***** Source material

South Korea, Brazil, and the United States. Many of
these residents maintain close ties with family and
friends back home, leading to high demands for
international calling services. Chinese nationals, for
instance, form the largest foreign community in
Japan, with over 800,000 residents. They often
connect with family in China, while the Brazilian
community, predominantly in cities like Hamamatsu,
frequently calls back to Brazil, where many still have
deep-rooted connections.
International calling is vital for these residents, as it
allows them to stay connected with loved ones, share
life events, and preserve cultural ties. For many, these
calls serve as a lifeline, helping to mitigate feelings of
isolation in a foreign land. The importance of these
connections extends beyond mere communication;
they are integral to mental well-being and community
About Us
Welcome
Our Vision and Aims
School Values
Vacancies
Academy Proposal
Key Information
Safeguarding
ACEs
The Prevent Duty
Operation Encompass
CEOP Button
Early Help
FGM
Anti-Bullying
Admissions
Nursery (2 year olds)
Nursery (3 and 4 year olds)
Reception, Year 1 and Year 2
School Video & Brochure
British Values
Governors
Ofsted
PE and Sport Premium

**********
***** Source material

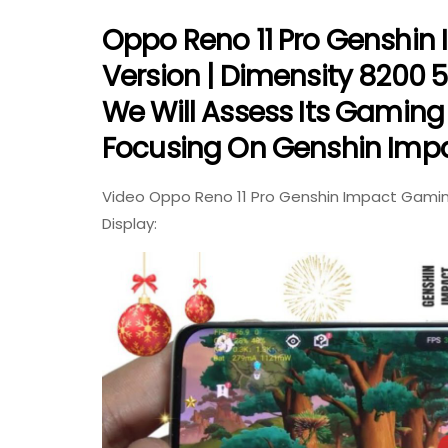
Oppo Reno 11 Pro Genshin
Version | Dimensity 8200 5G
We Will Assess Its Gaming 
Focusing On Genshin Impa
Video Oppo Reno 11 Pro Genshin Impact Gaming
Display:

**********
***** Source material

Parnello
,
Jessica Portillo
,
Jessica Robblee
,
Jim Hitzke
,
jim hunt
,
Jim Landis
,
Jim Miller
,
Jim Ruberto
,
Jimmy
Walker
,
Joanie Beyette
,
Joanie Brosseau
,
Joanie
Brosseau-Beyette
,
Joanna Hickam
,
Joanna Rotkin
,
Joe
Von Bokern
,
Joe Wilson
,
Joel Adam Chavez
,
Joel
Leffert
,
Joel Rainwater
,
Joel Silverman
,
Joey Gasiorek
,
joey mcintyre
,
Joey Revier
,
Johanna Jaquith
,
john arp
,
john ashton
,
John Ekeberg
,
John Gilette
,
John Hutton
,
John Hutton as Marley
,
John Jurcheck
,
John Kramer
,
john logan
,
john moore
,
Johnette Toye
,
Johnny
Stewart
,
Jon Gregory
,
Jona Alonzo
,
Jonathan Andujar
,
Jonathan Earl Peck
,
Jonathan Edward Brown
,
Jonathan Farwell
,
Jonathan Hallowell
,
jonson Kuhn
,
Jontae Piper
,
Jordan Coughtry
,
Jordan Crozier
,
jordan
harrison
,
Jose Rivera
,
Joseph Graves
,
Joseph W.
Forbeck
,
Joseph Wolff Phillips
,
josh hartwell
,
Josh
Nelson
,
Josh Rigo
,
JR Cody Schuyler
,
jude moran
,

**********

_Work to be completed_:
Each line of the data that has the string "School" should be returned.

_Written response_:
School Values
School Video & Brochure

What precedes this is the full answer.